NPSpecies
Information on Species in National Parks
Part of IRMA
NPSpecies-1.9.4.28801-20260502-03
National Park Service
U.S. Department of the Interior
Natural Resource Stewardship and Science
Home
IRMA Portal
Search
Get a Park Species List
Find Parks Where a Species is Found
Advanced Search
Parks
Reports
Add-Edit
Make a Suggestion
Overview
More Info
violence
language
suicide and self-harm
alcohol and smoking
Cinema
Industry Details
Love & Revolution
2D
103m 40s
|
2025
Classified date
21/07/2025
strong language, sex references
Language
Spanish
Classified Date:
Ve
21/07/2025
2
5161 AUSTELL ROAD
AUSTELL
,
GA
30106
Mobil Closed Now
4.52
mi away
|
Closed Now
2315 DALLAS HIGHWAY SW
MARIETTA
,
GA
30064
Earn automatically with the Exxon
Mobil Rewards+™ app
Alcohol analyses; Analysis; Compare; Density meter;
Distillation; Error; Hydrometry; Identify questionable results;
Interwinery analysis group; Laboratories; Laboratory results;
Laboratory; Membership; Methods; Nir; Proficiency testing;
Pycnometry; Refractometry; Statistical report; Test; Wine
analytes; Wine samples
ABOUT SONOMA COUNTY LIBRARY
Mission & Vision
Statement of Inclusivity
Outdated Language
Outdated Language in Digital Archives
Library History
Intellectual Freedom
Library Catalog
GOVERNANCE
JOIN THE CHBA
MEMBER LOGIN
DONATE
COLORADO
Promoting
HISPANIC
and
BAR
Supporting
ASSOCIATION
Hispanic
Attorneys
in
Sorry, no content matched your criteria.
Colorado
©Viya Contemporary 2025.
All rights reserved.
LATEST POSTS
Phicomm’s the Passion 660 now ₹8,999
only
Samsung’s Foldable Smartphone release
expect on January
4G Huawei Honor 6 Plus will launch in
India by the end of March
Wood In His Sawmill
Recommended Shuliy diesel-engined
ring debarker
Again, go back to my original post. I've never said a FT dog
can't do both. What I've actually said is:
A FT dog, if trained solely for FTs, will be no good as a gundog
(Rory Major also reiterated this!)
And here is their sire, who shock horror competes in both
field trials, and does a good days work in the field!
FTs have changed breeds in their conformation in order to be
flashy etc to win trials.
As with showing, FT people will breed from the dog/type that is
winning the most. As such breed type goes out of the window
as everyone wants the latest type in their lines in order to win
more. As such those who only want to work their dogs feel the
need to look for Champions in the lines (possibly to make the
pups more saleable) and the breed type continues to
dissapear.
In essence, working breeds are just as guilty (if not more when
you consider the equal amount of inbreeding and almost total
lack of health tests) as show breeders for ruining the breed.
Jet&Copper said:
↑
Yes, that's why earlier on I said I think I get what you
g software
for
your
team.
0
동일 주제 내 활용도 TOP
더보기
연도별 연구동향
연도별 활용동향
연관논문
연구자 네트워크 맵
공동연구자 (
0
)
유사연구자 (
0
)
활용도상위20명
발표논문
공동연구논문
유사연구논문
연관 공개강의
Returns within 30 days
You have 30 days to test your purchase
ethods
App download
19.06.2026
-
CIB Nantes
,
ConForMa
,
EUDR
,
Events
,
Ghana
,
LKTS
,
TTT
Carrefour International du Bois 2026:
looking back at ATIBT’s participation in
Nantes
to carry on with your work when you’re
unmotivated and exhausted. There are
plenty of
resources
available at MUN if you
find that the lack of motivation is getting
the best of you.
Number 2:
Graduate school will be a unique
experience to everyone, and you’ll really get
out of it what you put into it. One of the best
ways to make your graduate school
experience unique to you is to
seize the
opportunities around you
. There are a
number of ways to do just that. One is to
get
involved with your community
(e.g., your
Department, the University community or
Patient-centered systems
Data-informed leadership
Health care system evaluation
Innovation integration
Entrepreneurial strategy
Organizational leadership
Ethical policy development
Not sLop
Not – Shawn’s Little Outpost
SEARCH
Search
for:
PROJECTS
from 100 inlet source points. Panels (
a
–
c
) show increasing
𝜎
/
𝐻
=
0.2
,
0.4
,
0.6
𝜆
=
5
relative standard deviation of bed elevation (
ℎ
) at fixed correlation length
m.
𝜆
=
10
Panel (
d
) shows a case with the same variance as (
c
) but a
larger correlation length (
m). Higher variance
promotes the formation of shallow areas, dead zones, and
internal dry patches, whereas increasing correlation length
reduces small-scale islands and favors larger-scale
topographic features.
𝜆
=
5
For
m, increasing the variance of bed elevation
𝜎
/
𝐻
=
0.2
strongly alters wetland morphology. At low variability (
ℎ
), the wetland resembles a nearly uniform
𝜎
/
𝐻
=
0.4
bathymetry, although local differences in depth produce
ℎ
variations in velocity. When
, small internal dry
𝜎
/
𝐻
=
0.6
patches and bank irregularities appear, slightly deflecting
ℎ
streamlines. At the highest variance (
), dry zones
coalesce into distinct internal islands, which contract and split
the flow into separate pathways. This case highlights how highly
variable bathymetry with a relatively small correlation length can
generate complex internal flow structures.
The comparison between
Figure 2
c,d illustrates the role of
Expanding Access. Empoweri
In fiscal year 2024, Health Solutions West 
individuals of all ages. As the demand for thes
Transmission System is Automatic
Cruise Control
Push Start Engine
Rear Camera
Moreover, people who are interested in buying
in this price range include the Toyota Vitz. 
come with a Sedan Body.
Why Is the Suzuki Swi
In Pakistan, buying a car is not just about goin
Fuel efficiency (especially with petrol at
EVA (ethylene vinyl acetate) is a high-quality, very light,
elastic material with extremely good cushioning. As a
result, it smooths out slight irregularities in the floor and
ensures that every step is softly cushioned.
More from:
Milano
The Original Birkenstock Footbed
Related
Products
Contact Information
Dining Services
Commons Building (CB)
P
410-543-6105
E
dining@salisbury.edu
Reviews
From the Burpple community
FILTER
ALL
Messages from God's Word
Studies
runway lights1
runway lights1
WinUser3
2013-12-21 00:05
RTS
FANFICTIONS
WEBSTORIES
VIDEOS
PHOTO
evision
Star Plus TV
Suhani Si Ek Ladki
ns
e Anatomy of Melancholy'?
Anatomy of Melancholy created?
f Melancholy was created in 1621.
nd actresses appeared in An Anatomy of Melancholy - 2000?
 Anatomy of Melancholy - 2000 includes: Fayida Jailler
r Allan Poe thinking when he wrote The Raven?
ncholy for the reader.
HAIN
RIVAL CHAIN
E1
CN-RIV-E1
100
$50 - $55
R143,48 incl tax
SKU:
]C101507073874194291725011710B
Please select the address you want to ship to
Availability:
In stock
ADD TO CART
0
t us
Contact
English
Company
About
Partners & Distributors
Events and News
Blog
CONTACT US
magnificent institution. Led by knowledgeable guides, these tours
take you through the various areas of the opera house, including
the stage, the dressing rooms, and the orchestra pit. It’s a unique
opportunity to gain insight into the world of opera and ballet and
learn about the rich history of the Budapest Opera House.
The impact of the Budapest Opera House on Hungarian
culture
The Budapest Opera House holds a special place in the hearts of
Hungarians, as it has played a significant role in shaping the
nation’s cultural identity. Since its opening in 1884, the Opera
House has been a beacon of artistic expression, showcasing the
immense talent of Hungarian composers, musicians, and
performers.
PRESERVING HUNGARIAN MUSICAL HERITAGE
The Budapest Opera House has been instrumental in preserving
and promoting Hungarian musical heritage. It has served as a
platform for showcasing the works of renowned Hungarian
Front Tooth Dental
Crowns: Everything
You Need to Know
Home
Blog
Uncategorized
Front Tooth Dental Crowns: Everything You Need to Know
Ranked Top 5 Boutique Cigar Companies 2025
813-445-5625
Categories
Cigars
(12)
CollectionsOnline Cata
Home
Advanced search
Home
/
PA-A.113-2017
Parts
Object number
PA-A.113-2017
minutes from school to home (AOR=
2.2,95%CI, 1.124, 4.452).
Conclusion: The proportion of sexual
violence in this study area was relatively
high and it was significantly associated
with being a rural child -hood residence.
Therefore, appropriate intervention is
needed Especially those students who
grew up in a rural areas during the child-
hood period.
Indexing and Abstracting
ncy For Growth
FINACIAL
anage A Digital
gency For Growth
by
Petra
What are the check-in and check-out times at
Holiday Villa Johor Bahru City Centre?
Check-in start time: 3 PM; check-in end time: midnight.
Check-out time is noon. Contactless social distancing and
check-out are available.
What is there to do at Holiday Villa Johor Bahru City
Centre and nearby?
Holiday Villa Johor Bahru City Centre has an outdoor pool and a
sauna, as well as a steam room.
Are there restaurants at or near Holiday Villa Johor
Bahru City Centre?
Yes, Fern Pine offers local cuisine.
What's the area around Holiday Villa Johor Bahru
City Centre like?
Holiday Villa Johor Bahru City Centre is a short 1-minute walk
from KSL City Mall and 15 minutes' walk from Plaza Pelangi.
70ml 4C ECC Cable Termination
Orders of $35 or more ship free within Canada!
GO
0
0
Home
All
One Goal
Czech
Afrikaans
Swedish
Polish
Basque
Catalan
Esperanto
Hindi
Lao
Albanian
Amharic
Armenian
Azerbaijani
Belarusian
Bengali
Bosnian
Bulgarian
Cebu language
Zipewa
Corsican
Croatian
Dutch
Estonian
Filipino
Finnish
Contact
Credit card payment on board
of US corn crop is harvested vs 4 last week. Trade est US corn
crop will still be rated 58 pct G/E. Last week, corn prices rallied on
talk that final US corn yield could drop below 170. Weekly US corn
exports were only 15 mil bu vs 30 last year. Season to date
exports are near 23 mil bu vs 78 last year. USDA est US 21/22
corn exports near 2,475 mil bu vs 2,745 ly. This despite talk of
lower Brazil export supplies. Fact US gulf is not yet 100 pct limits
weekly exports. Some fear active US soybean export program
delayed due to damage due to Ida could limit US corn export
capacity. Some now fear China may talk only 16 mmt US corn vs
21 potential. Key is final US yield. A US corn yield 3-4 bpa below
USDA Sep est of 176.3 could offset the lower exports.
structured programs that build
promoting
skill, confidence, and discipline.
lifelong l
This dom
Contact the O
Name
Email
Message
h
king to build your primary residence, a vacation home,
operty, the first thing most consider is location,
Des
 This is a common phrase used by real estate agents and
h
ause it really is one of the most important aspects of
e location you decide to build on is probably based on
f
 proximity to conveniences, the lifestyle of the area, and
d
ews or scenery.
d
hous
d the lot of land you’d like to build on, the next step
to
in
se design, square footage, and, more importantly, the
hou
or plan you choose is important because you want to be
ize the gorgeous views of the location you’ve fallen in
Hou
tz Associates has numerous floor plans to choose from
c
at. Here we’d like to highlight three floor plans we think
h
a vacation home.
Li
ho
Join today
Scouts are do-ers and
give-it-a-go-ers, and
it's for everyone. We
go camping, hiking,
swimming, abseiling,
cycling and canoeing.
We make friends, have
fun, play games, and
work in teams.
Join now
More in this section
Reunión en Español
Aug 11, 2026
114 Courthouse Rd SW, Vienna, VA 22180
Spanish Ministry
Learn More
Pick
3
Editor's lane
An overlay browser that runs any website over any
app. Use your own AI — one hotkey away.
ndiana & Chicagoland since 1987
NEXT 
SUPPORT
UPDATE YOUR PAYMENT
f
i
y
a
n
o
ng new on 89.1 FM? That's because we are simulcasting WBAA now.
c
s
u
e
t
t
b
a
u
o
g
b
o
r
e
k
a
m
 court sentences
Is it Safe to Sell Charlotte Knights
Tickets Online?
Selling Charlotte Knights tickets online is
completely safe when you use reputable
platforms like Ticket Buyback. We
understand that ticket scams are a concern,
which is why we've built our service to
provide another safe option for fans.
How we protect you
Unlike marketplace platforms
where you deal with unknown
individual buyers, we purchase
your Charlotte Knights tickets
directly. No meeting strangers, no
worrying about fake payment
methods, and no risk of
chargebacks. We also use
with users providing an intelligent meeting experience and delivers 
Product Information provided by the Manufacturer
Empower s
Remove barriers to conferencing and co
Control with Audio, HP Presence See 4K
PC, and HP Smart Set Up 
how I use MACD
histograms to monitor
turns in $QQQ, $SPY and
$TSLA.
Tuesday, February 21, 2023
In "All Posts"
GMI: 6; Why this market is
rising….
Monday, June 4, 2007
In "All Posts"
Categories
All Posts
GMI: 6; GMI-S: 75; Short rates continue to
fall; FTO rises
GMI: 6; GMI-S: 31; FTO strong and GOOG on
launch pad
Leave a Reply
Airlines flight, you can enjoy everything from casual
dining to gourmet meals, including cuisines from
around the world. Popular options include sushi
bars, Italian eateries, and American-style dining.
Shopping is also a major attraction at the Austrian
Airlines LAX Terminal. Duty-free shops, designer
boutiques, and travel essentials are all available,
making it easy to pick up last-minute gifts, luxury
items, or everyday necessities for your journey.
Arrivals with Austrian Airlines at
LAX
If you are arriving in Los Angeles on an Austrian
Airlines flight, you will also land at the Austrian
————
**Try it:**
Produce the lines from the top of the listing through the "(Rory Major also reiterated this!)" line exactly as they appear, with no additional output.

**Written reply:**
NPSpecies
Information on Species in National Parks
Part of IRMA
NPSpecies-1.9.4.28801-20260502-03
National Park Service
U.S. Department of the Interior
Natural Resource Stewardship and Science
Home
IRMA Portal
Search
Get a Park Species List
Find Parks Where a Species is Found
Advanced Search
Parks
Reports
Add-Edit
Make a Suggestion
Overview
More Info
violence
language
suicide and self-harm
alcohol and smoking
Cinema
Industry Details
Love & Revolution
2D
103m 40s
|
2025
Classified date
21/07/2025
strong language, sex references
Language
Spanish
Classified Date:
Ve
21/07/2025
2
5161 AUSTELL ROAD
AUSTELL
,
GA
30106
Mobil Closed Now
4.52
mi away
|
Closed Now
2315 DALLAS HIGHWAY SW
MARIETTA
,
GA
30064
Earn automatically with the Exxon
Mobil Rewards+™ app
Alcohol analyses; Analysis; Compare; Density meter;
Distillation; Error; Hydrometry; Identify questionable results;
Interwinery analysis group; Laboratories; Laboratory results;
Laboratory; Membership; Methods; Nir; Proficiency testing;
Pycnometry; Refractometry; Statistical report; Test; Wine
analytes; Wine samples
ABOUT SONOMA COUNTY LIBRARY
Mission & Vision
Statement of Inclusivity
Outdated Language
Outdated Language in Digital Archives
Library History
Intellectual Freedom
Library Catalog
GOVERNANCE
JOIN THE CHBA
MEMBER LOGIN
DONATE
COLORADO
Promoting
HISPANIC
and
BAR
Supporting
ASSOCIATION
Hispanic
Attorneys
in
Sorry, no content matched your criteria.
Colorado
©Viya Contemporary 2025.
All rights reserved.
LATEST POSTS
Phicomm’s the Passion 660 now ₹8,999
only
Samsung’s Foldable Smartphone release
expect on January
4G Huawei Honor 6 Plus will launch in
India by the end of March
Wood In His Sawmill
Recommended Shuliy diesel-engined
ring debarker
Again, go back to my original post. I've never said a FT dog
can't do both. What I've actually said is:
A FT dog, if trained solely for FTs, will be no good as a gundog
(Rory Major also reiterated this!)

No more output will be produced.